Motivated by the Iroquois Confederation, the Articles of Confederation were ratified by every colony in America on March 1, 1781. It became the first written constitution of the United States of America and was signed by John Dickenson, Roger Sherman, Benjamin Franklin and others responsible for the future United States Constitution.
Unresolved Issues within the Articles of Confederation
Even though there were some issues inside the Articles of Confederation addressed, there were other issues which needed to be addressed. In 1785 at the Mount Vernon Conference, George Washington summoned the leading statesmen who served during the American Revolutionary War. Alexander Hamilton, George Mason, James Madison and a few others participated in discussions on how to repair errors within the Articles. Charles Pinckney of South Carolina voiced his opinion suggesting that Congress amend the Articles of Confederation granting Congress power over foreign and domestic commerce and to present Congressional ability to collect capital from state treasuries. In 1786, at an Annapolis Conference, only five delegates came from five states. The next year, state delegates would meet in Philadelphia.
Trouble with the U.S Central Government
One of the problems of the United States central government under the Articles of Confederation is that it had no power to raise money needed to repay the foreign and domestic debt acquired during the American Revolutionary War. The single source of revenue to fund the federal government were requisitions to state governments soliciting them to forward state collected tax revenues to the federal government. The Articles of Confederation did not include any mechanism for any enforcement to ensure that the state government would send in the whole amount of funds which were requested. And as a result, the funds were never sent. Second, each of the states had a single vote in the federal Congress and all states were obligated to enact federal taxes by consent. This left the door open for a federal tax legislation blockage if a state did not cooperate. Each state possessed de facto power which created significant decision making costs for the United States Congress and prevented federal proposed import duties from being enacted under the Articles of Federation.
Lack of Good Trade Legislation
At home and abroad, the central government also fell short of having the legal power to put into effect standardized commercial regulations which could have been favorable to the development of a good trading area.
Weak War Making Powers of Articles of Confederation
The Articles supported the course of the Continental Army and permitted former colonies to form a united front when dealing with the European powers. However, governmental central war making powers were tremendously weak and were mainly a disappointing failure. Congress could make rules, but could not enforce those rules made.
Lawless Frontier and Debts Plague Federal Law
The federal government also possessed tentative authority to do business with foreign powers. But, the viability of the federal government was in compromise because it had problems raising money and repaying the existing debts. And even though state and local government interference in trade was not really a problem, a lot of commercial interests apparently were terrified over the idea that one or all of the state governments could become an economic wall in the future under the Articles of Confederation. The western landowners were also aggravated and impatient with the federal government because of its inability to create order on the frontiers. This would cause rebellions in the future.

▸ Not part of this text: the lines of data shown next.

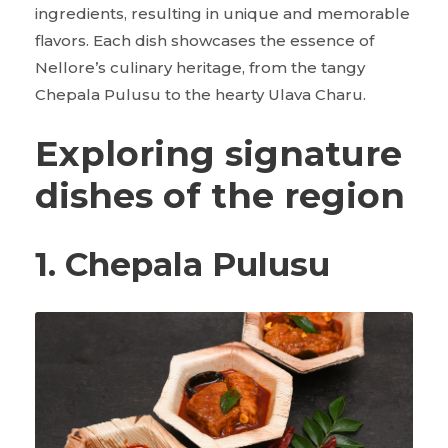
ingredients, resulting in unique and memorable
flavors. Each dish showcases the essence of
Nellore’s culinary heritage, from the tangy
Chepala Pulusu to the hearty Ulava Charu.
Exploring signature
dishes of the region
1. Chepala Pulusu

U.S Constitution Replaces Articles of Confederation
On June 21, 1788, the Articles of Confederation were replaced by the United States Constitution. Among the improvements located within the United States Constitution which lacked in the Articles of Confederation was more central power given to the central government. State governments could make their own constitutions, but they could not supersede the American Constitution when doing so. And only U.S Congress could declare war. That rule did not apply to any of the states.